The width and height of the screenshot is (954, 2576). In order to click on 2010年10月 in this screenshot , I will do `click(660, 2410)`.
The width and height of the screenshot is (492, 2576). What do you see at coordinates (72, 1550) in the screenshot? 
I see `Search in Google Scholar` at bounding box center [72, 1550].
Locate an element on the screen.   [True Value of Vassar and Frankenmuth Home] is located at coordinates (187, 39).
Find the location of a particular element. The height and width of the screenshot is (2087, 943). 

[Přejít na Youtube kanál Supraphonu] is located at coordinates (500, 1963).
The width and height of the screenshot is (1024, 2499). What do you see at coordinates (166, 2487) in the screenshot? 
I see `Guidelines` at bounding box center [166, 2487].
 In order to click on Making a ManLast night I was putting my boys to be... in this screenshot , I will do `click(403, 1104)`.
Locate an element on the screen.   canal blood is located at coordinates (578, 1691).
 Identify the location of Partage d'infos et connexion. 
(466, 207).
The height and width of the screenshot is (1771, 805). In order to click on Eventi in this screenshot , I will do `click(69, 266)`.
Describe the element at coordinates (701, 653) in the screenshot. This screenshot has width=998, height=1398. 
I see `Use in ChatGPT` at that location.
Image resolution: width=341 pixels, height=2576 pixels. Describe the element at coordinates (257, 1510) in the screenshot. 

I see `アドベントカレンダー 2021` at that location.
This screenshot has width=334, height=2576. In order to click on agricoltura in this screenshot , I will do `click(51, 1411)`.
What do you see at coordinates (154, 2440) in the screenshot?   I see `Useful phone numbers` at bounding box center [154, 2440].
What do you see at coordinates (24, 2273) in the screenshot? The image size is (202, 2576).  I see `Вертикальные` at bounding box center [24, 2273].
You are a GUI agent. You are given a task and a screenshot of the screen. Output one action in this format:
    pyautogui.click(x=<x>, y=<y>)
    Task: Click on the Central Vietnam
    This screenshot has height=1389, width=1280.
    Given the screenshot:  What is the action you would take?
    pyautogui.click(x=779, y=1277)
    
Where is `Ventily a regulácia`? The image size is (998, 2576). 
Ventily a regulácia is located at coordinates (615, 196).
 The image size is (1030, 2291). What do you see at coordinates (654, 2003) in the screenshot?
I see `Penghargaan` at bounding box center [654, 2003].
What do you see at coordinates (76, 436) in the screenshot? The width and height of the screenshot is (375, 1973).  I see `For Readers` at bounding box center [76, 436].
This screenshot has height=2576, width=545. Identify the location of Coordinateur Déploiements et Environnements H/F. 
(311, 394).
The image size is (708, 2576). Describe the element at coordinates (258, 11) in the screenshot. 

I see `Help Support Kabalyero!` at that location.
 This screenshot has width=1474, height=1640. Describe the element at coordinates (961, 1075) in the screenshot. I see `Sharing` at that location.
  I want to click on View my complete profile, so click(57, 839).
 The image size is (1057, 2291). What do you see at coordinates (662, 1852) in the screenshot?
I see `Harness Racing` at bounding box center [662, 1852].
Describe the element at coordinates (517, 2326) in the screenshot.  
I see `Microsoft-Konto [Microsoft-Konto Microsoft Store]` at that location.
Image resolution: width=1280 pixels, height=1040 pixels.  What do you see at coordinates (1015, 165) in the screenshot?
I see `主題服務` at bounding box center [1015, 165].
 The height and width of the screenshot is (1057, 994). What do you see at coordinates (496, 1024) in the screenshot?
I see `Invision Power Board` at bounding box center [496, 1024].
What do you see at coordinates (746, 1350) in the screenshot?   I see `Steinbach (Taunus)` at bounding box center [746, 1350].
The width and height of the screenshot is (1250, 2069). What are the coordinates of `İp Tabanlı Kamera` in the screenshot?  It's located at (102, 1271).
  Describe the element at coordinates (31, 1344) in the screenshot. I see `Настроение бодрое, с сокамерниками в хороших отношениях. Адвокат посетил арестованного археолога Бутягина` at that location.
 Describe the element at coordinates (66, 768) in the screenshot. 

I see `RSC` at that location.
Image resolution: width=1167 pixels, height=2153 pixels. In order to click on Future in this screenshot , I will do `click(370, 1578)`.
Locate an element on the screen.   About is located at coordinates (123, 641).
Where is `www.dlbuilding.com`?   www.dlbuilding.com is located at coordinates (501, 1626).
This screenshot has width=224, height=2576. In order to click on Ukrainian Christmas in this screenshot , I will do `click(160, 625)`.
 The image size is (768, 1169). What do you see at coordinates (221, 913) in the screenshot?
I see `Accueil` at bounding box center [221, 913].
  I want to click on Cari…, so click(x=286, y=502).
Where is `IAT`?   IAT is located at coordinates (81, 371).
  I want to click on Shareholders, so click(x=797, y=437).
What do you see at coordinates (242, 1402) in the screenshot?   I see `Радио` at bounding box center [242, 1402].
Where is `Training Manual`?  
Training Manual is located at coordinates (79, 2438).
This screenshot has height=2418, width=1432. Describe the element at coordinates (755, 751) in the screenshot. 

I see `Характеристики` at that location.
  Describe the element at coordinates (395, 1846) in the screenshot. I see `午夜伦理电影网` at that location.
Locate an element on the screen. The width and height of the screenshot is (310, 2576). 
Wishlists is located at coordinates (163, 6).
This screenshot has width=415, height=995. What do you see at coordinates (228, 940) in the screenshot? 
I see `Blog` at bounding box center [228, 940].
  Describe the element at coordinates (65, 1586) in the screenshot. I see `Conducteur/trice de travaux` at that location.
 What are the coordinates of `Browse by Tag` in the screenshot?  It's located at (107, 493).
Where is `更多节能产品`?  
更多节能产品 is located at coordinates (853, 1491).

_PROBLEM DETAILS_: Up to and including the line with "This screenshot has width=334, height=2576.", repeat the data exactly, starting from its first line; nothing else belongs in the response.

_ANSWER TO THIS PROBLEM_:
The width and height of the screenshot is (954, 2576). In order to click on 2010年10月 in this screenshot , I will do `click(660, 2410)`.
The width and height of the screenshot is (492, 2576). What do you see at coordinates (72, 1550) in the screenshot? 
I see `Search in Google Scholar` at bounding box center [72, 1550].
Locate an element on the screen.   [True Value of Vassar and Frankenmuth Home] is located at coordinates (187, 39).
Find the location of a particular element. The height and width of the screenshot is (2087, 943). 

[Přejít na Youtube kanál Supraphonu] is located at coordinates (500, 1963).
The width and height of the screenshot is (1024, 2499). What do you see at coordinates (166, 2487) in the screenshot? 
I see `Guidelines` at bounding box center [166, 2487].
 In order to click on Making a ManLast night I was putting my boys to be... in this screenshot , I will do `click(403, 1104)`.
Locate an element on the screen.   canal blood is located at coordinates (578, 1691).
 Identify the location of Partage d'infos et connexion. 
(466, 207).
The height and width of the screenshot is (1771, 805). In order to click on Eventi in this screenshot , I will do `click(69, 266)`.
Describe the element at coordinates (701, 653) in the screenshot. This screenshot has width=998, height=1398. 
I see `Use in ChatGPT` at that location.
Image resolution: width=341 pixels, height=2576 pixels. Describe the element at coordinates (257, 1510) in the screenshot. 

I see `アドベントカレンダー 2021` at that location.
This screenshot has width=334, height=2576. In order to click on agricoltura in this screenshot , I will do `click(51, 1411)`.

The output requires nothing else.